Small settlement in Tauranga Taupō, Taupō District, New Zealand

Te Rangiita is a small settlement in the Tauranga Taupō area of the Taupō District, New Zealand.

==Location==

Te Rangiita is one of three settlements of Tauranga-Taupō. It is located on the south eastern shores of Lake Taupō and west of the Tauranga-Taupō River.

Oruatua and Waitetoko are the other two settlements that boarder either side of Te Rangiita. State Highway One connects the settlements to each other and with the rest of the North Island. Oruatua is located south and is near the mouth of the Tauranga Taupo River. Waitetoko is north and is known for its beachside location on Lake Taupo.

The closest towns are Tūrangi which is 13 km south of Te Rangiita and Taupō, which is 37 km northwest.

==History==

The shores of Lake Taupō were first inhabited by Ngāti Hotu during the fourteenth century. Māori legends speak about explorers Tia and Ngātoro-i-rangi. Both competed to claim land along the shores of Lake Taupō. and would have passed through what would later be named Te Rangiita. The children of Ngātoro-i-rangi's descendant Tūwharetoa came to the Taupō District and created the iwi Ngāti Tūwharetoa. A descendant of Tūwharetoa named Te Rangi-ita and his son Tama-mutu became important figures in the iwi around the seventeenth century. They were warrior chiefs who established territories in the Taupō District and established the Ngāti Te Rangi-ita hapū in the Tauranga Taupō area.

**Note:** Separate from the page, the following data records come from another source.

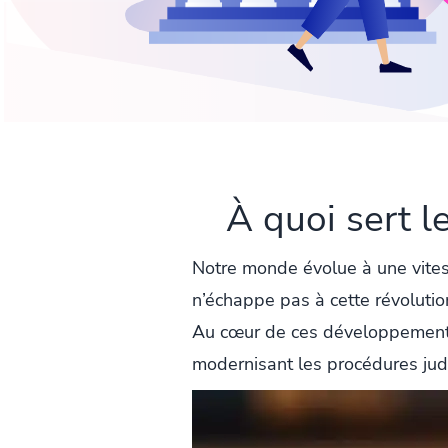
À quoi sert l
Notre monde évolue à une vites
n’échappe pas à cette révoluti
Au cœur de ces développements, 
modernisant les procédures judi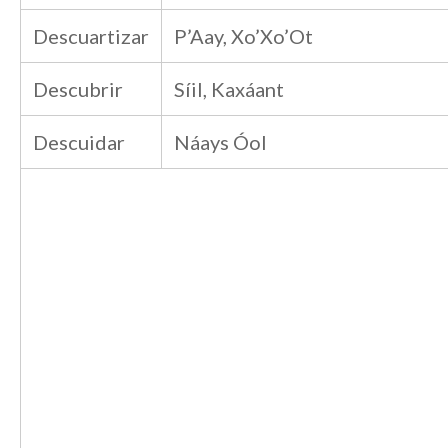
Descuartizar
P’Aay, Xo’Xo’Ot
Descubrir
Síil, Kaxáant
Descuidar
Náays Óol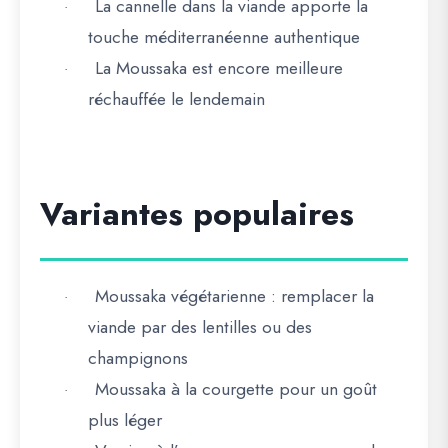
La cannelle dans la viande apporte la
·
touche méditerranéenne authentique
La Moussaka est encore meilleure
·
réchauffée le lendemain
Variantes populaires
Moussaka végétarienne
: remplacer la
·
viande par des lentilles ou des
champignons
Moussaka à la courgette
pour un goût
·
plus léger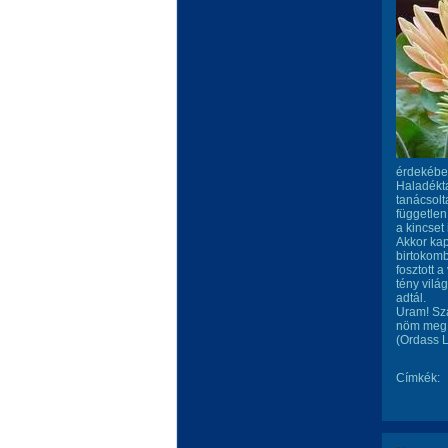
érdekében
Haladékta
tanácsol
független
a kincset
Akkor ka
birtokom
fosztott 
tény vilá
adtál.
Uram! Sz
nöm meg 
(Ordass L
Címkék: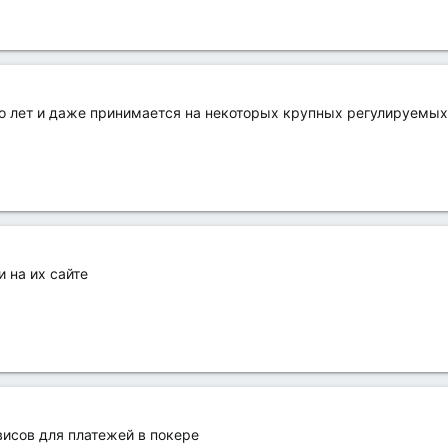
 лет и даже принимается на некоторых крупных регулируемых
 на их сайте
висов для платежей в покере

Some descendants of Te Rangi-ita still bear his name as a surname and the hapū is still based in the Tauranga-Taupo area.

===Colonisation===

Europeans began arriving to the Taupō area in the early nineteenth century. The first road along the south eastern side of the lake was built in 1883. 1924 saw the construction of the Tauranga-Taupō bridge completing the road from Taupō to Tokaanu. This would later become State Highway One.

===Modern day===

The traditional names for the three settlements in Tauranga-Taupō became their formal place names in recent times. Te Rangiita remains a small settlement with less than 100 permanent residents. There is a petrol station, cafe and some accommodation along the main road. Its close proximity to the lake make it a popular destination for visitors especially during the summer.